Introduction

Terpenoids are a large group of structurally complex natural products widely distributed in nature, with a predominant presence in the secondary metabolites of plant, animal, and microoganism. The biosynthesis of terpenoids is a highly intricate process. To date, over 90,000 terpenoids have been identified, primarily originating from plants, microorganisms, and marine organisms (Huang et al. 2022; Li et al. 2023b; Ma et al. 2023a). Terpenoids exhibit a wide array of unique physicochemical properties and biological activities, making them indispensable in various industries such as medicine, cosmetics, food processing, biofuels, and more. They hold substantial economic value and broad market prospects (Li et al. 2016).

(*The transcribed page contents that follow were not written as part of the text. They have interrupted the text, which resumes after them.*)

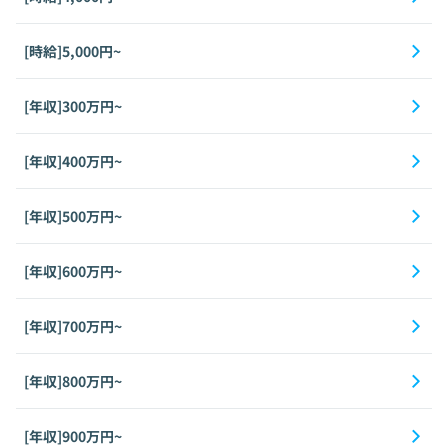
[時給]5,000円~
[年収]300万円~
[年収]400万円~
[年収]500万円~
[年収]600万円~
[年収]700万円~
[年収]800万円~
[年収]900万円~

The introduction of 2-MB synthase (MBS) from PfO-1 and M. olivasterospora, as well as four genes (including MIBS) from S. griseus and S. coelicolor into 2-methyl-GPP-producing E. coli, ultimately generates different terpene products, including 2M2B, 1MC, 2-methylmyrcene, 2-methyllimonene, 2-methyl-β-fenchol, 2-methyl linalool, 2-methyl-α-terpineol, 2-methyl geraniol, and 2-methyl nerol (Kschowak et al. 2018).

Biosynthesis of geosmin

The biosynthetic pathway of geosmin has been elucidated by isotope-labeled precursor feeding experiments, identification of geosmin synthase (GS), and characterization of its byproducts. Geosmin biosynthesis begins with the cyclization of FPP into germacradienol catalyzed by GS. The subsequent step involves the fracture of the retro-Prins, which leads to the deletion of acetone. Further cyclization forms octalin, which subsequently undergoes deprotonation and electron rearrangement. The final step involves the trap** of a water molecule to form geosmin (Cane et al. 2006; Dickschat et al. 2005; Jiang et al. 2007; Jiang and Cane 2008; Nawrath et al. 2008).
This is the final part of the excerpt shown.